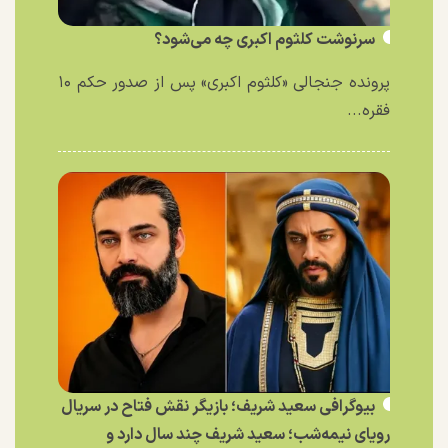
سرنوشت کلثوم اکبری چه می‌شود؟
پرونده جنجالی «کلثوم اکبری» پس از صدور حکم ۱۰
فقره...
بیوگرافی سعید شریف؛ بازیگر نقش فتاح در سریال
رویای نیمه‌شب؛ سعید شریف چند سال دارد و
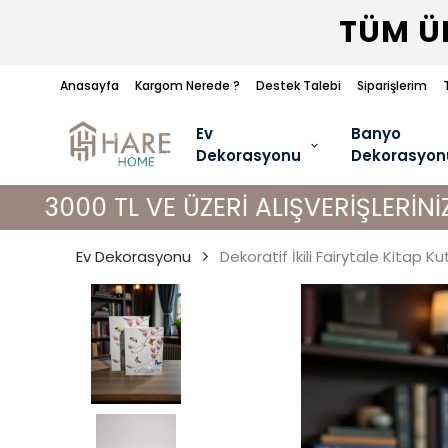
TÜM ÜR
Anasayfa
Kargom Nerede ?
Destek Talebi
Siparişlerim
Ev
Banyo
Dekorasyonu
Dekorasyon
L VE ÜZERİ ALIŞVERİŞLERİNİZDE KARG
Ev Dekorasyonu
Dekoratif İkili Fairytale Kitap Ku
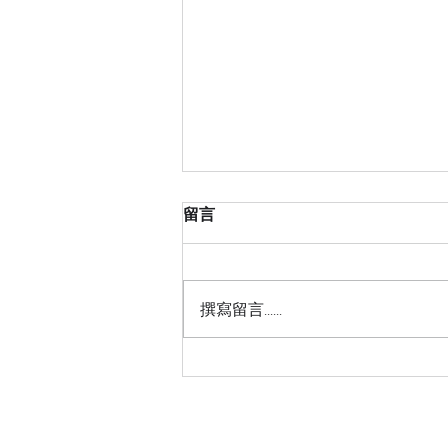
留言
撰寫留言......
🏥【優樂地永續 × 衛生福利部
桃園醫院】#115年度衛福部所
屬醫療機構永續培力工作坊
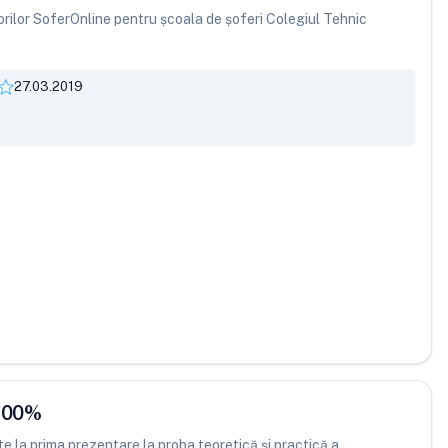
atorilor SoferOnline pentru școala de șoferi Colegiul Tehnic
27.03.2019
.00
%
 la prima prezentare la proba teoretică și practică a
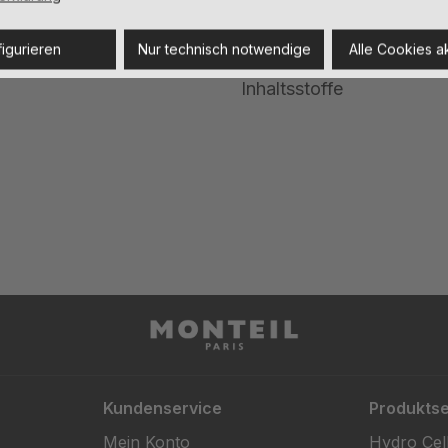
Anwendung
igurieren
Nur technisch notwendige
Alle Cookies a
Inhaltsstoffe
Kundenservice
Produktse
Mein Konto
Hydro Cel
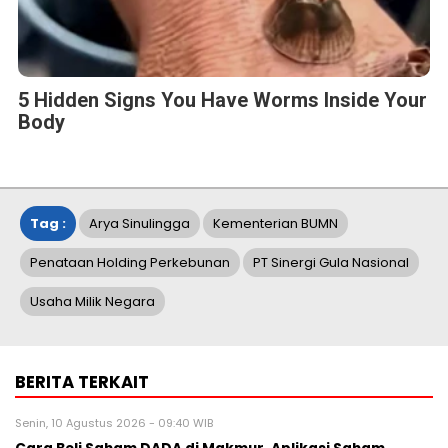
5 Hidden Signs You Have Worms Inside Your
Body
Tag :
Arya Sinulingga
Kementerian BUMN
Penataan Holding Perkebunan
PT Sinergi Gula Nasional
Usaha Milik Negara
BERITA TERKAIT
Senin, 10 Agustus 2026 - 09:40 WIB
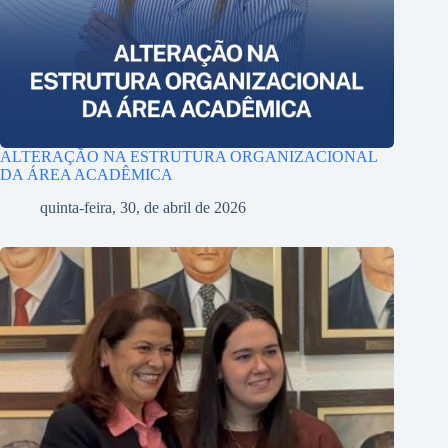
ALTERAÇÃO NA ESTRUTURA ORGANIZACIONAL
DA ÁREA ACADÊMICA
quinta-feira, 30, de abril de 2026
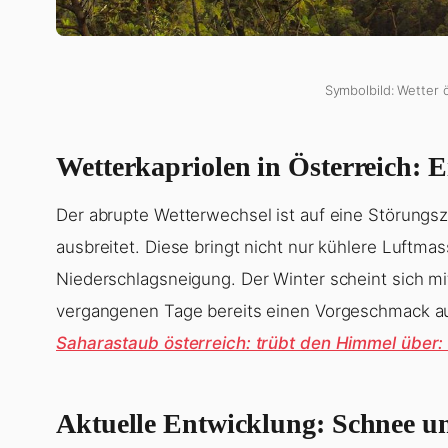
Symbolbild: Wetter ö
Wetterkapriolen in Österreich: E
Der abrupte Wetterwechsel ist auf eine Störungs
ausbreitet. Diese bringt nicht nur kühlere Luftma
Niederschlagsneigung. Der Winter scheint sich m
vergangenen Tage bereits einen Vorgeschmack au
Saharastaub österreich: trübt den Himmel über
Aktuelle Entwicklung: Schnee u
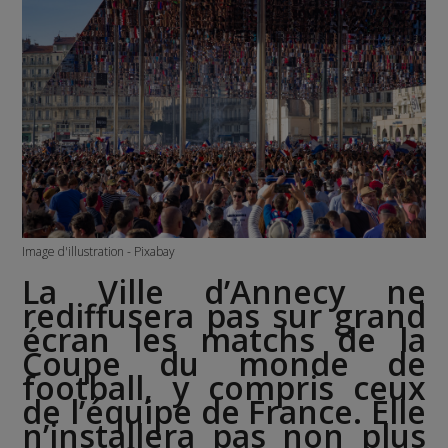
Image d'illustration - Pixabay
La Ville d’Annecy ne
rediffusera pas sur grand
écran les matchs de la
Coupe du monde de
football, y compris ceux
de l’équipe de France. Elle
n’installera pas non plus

Activity: Each line above should be output exactly, apart from the pictures.

Expected answer:
سرنوشت کلثوم اکبری چه می‌شود؟
پرونده جنجالی «کلثوم اکبری» پس از صدور حکم ۱۰
فقره...
بیوگرافی سعید شریف؛ بازیگر نقش فتاح در سریال
رویای نیمه‌شب؛ سعید شریف چند سال دارد و
TÜM ÜR
Anasayfa
Kargom Nerede ?
Destek Talebi
Siparişlerim
Ev
Banyo
Dekorasyonu
Dekorasyon
L VE ÜZERİ ALIŞVERİŞLERİNİZDE KARG
Ev Dekorasyonu
Dekoratif İkili Fairytale Kitap Ku
留言
撰寫留言......
🏥【優樂地永續 × 衛生福利部
桃園醫院】#115年度衛福部所
屬醫療機構永續培力工作坊
atorilor SoferOnline pentru școala de șoferi Colegiul Tehnic
27.03.2019
.00
%
 la prima prezentare la proba teoretică și practică a
Anwendung
igurieren
Nur technisch notwendige
Alle Cookies a
Inhaltsstoffe
Kundenservice
Produktse
Mein Konto
Hydro Cel
5 Hidden Signs You Have Worms Inside Your
Body
Tag :
Arya Sinulingga
Kementerian BUMN
Penataan Holding Perkebunan
PT Sinergi Gula Nasional
Usaha Milik Negara
BERITA TERKAIT
Senin, 10 Agustus 2026 - 09:40 WIB
ALTERAÇÃO NA ESTRUTURA ORGANIZACIONAL
DA ÁREA ACADÊMICA
quinta-feira, 30, de abril de 2026
Symbolbild: Wetter ö
Wetterkapriolen in Österreich: E
Der abrupte Wetterwechsel ist auf eine Störungs
ausbreitet. Diese bringt nicht nur kühlere Luftma
Niederschlagsneigung. Der Winter scheint sich m
vergangenen Tage bereits einen Vorgeschmack au
Saharastaub österreich: trübt den Himmel über
Aktuelle Entwicklung: Schnee u
Image d'illustration - Pixabay
La Ville d’Annecy ne
rediffusera pas sur grand
écran les matchs de la
Coupe du monde de
football, y compris ceux
de l’équipe de France. Elle
n’installera pas non plus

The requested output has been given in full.